A Epinay-sur-Seine, une fontaine sèche a métamorphosé un espace « anxiogène » en lieu « convivial et vivant »

Et au milieu coule une… fontaine ! Bienvenue à Epinay-sur-Seine, charmante cité de 57.000 âmes, en plein cœur de la Seine-Saint-Denis… On laisse le reste du pitch à Stéphane Plazza et on file au milieu des tours pour découvrir la place René-Clair et sa fontaine sèche. « On dit sèche mais en fait, c’est mouillé ! », glisse dans un rire, Eugénie Ponthier, adjointe au maire, déléguée à l’écologie urbaine.
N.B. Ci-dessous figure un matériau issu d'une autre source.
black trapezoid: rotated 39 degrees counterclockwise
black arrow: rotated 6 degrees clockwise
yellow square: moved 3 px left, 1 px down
En fait, cette dénomination est due à l’architecture même du lieu : « contrairement à la fontaine Bartholdi sur la place des Terreaux à Lyon par exemple, la nôtre à Epinay n’a pas de structure. Quand on coupe l’eau l’hiver, elle devient un espace public utilisable, sans structure apparente. »

« C’est un lieu convivial, vivant, qui s’autosuffit »

A Epinay-sur-Seine, Eugénie Ponthier raconte l’histoire de cette nouvelle centralité de la ville : « c’est comme dans le Sud, sur une place de village à côté de l’Eglise. Sauf qu’on est entourés de tours de béton. » Avant la fontaine sèche, la place René-Clair était un espace « anxiogène, traversé par les voitures ». Aujourd’hui, le marché vétuste a laissé la place à une médiathèque qui, l’été venu, « installe des chiliennes près de la fontaine pour déguster un bon bouquin », poétise l’élue.

La fontaine sèche a largement conquis les plus jeunes durant l"été.
La fontaine sèche a largement conquis les plus jeunes durant l »été. – DR

« Désormais, avec sa multiplicité d’usage, c’est un lieu convivial, vivant, qui s’autosuffit. Nul besoin de créer de l’animation, les différentes populations d’Epinay s’y côtoient, s’y rencontrent et l’ont investi pour des moments de détente, ajoute-t-elle. L’été, c’est Epinay-plage, les enfants viennent avec leur serviette, profitent de l’eau et de la fraîcheur tandis que les parents les surveillent depuis les bancs et les zones ombragées. »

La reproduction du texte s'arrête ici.